• TASK TO CARRY OUT: Within the data below, find the string "click" and return each line where it occurs.

***

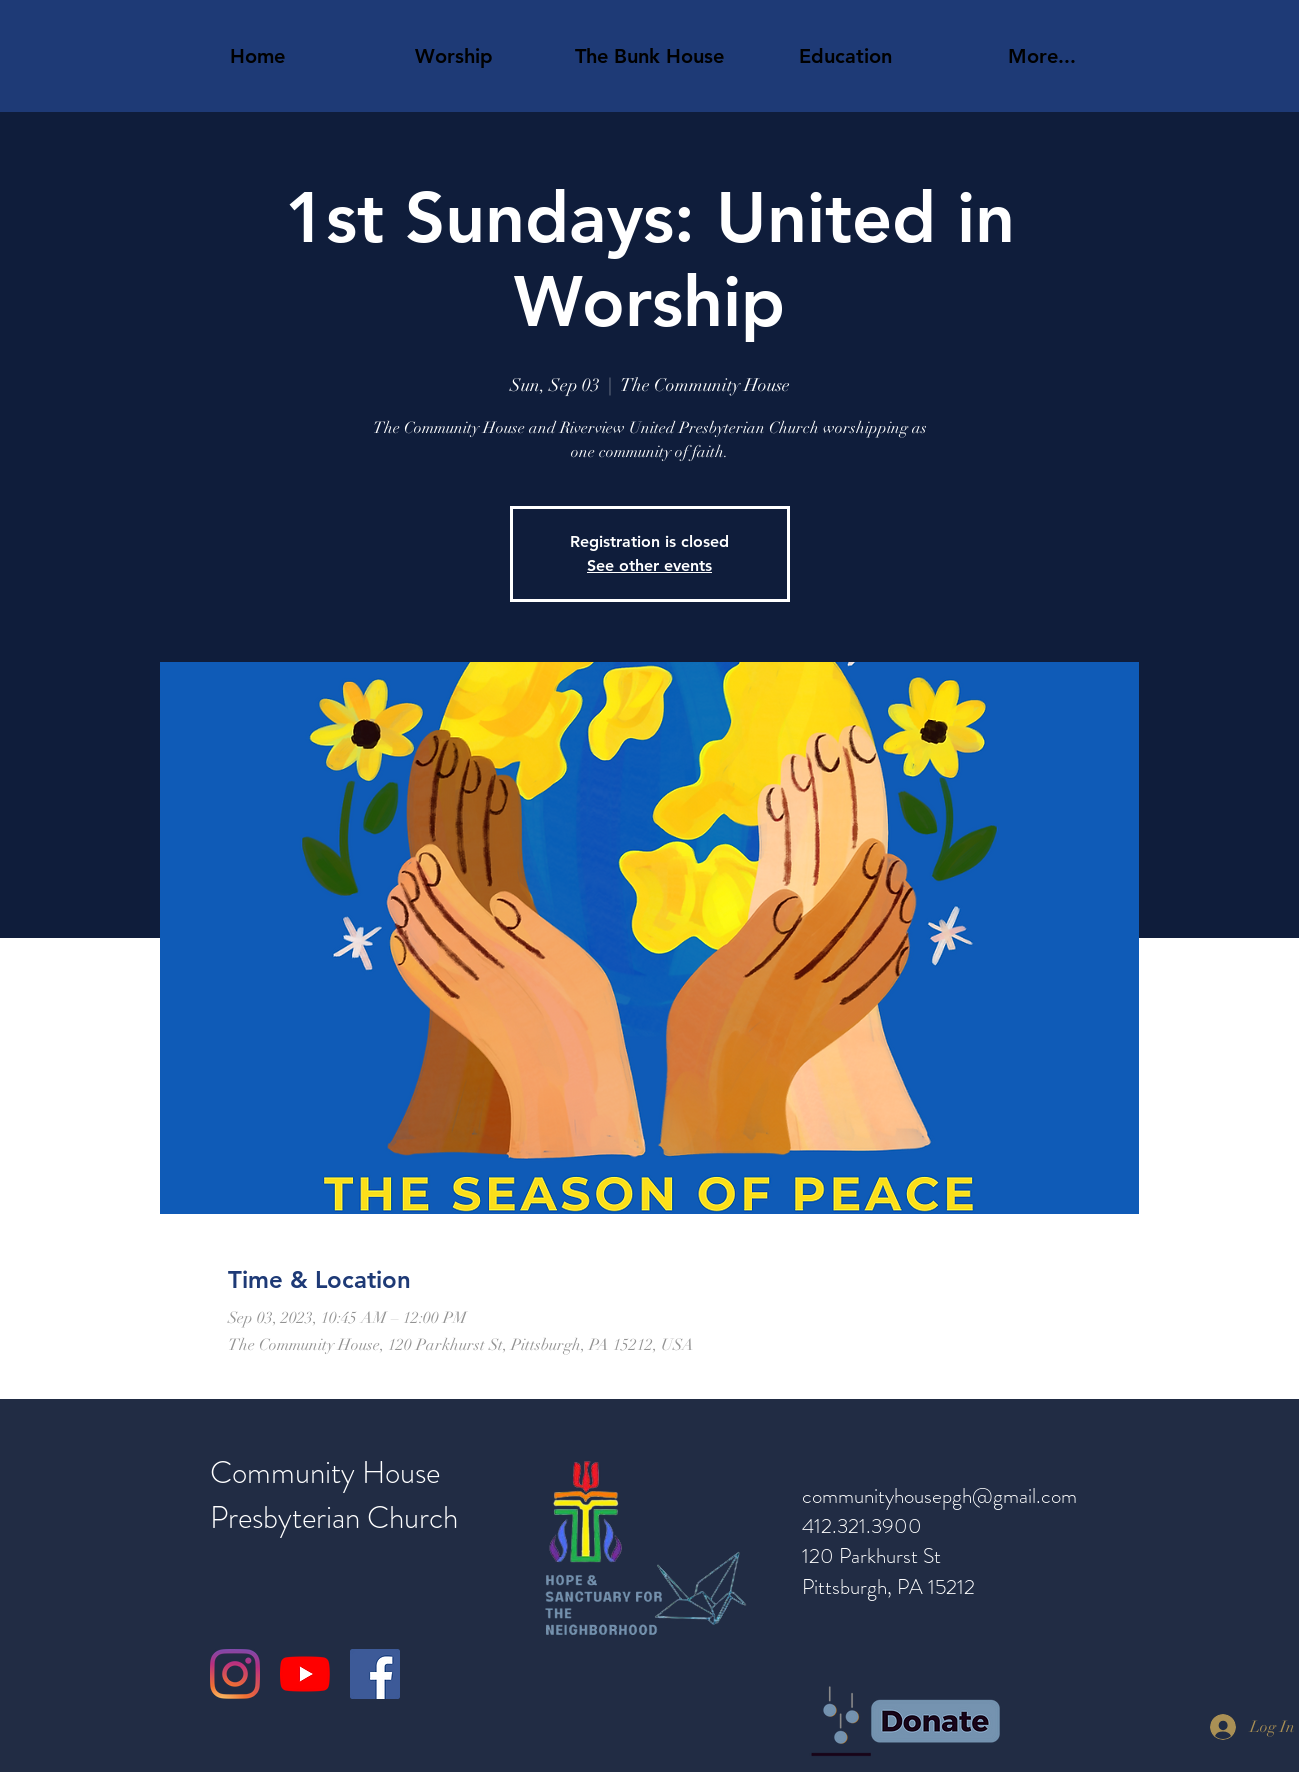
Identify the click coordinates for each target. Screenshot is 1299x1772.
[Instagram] (235, 1674)
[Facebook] (375, 1674)
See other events (649, 565)
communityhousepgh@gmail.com (939, 1496)
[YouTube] (305, 1674)
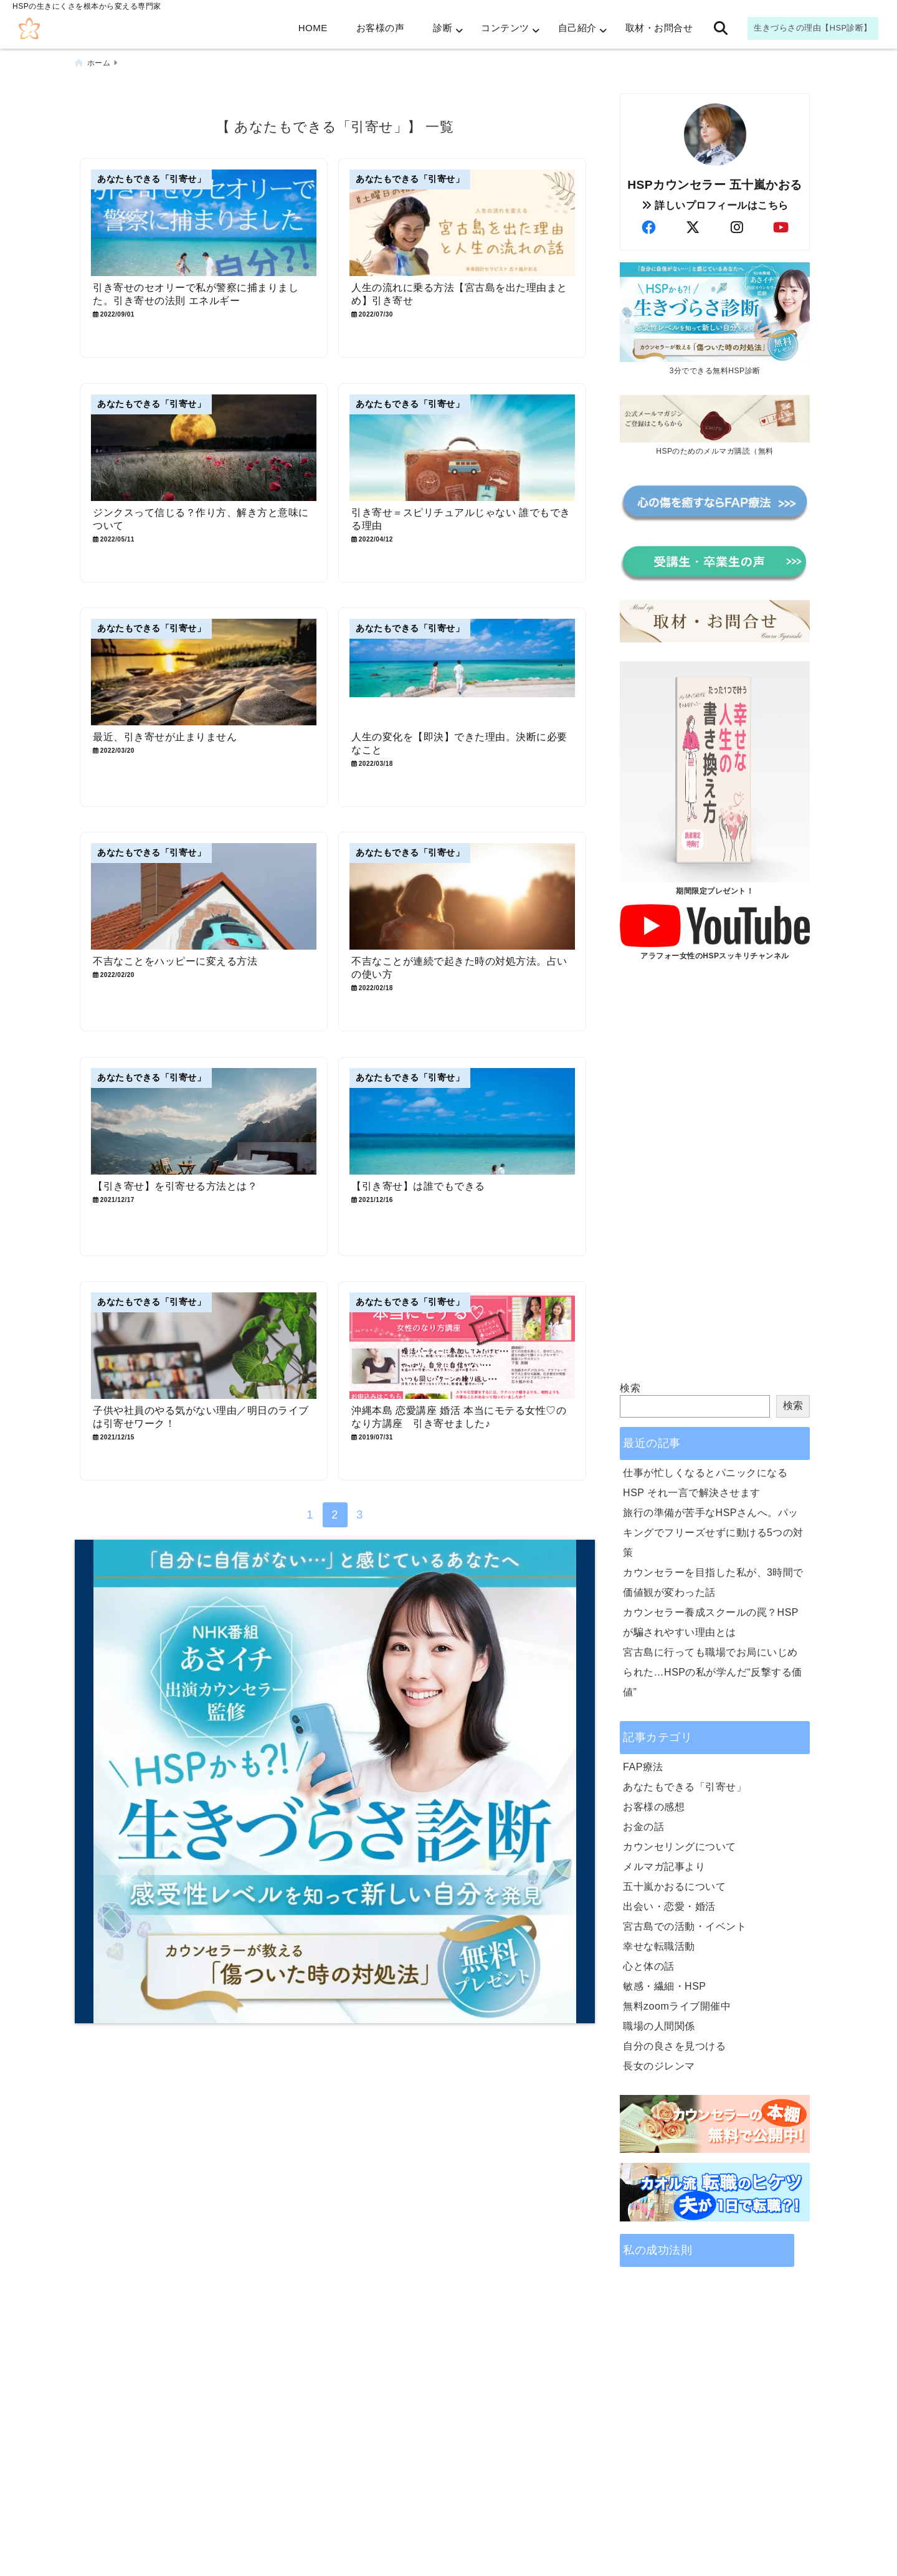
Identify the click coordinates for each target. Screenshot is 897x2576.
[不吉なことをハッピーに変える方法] (203, 896)
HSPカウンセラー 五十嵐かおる (714, 184)
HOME (313, 27)
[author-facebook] (648, 228)
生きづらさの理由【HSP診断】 (813, 27)
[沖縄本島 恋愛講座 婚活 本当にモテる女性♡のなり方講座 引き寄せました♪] (462, 1345)
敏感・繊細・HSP (664, 1986)
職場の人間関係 (659, 2026)
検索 (630, 1388)
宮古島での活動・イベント (684, 1926)
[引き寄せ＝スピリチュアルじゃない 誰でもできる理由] (462, 447)
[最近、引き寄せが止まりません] (203, 672)
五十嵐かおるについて (674, 1886)
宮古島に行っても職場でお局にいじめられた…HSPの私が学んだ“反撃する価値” (712, 1672)
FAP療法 (643, 1767)
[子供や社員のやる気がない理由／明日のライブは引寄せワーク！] (203, 1345)
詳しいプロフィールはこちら (715, 205)
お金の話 (643, 1826)
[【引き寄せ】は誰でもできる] (462, 1120)
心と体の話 (649, 1966)
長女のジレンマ (659, 2066)
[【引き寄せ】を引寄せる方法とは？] (203, 1120)
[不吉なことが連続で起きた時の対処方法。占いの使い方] (462, 896)
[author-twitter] (692, 228)
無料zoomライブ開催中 (677, 2006)
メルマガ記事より (664, 1866)
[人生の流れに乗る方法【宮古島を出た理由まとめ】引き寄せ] (462, 222)
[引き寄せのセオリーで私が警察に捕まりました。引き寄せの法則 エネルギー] (203, 222)
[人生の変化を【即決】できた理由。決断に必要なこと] (462, 672)
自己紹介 (577, 27)
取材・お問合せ (659, 27)
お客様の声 (380, 27)
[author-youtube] (781, 228)
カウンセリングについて (679, 1846)
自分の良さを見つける (674, 2046)
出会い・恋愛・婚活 (669, 1906)
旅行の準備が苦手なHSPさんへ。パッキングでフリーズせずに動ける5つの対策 (713, 1532)
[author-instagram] (736, 228)
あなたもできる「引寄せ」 (684, 1787)
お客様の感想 (654, 1806)
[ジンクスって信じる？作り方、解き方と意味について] (203, 447)
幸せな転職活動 (659, 1946)
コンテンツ (505, 27)
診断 (442, 27)
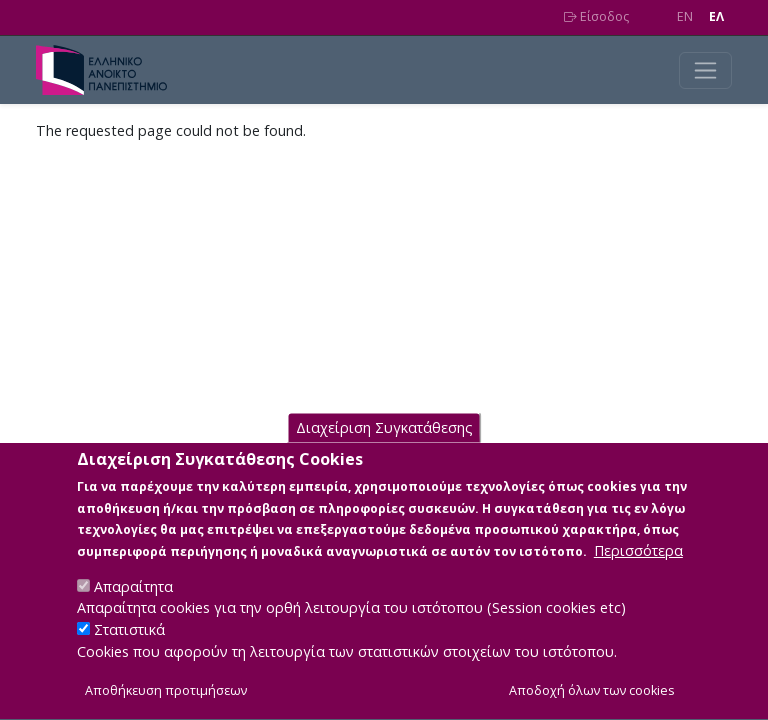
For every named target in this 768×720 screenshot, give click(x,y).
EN (685, 16)
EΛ (716, 16)
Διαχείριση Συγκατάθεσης (384, 450)
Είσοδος (596, 16)
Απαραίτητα (133, 609)
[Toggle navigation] (705, 70)
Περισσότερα (638, 573)
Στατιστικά (129, 652)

***

• RESULT FOR THIS TASK:
Identify the click coordinates for each target. Screenshot is 1299x1772.
Identify the click coordinates for each target. Screenshot is 897x2576.
For every named target in this 768×720 screenshot, give click(x,y).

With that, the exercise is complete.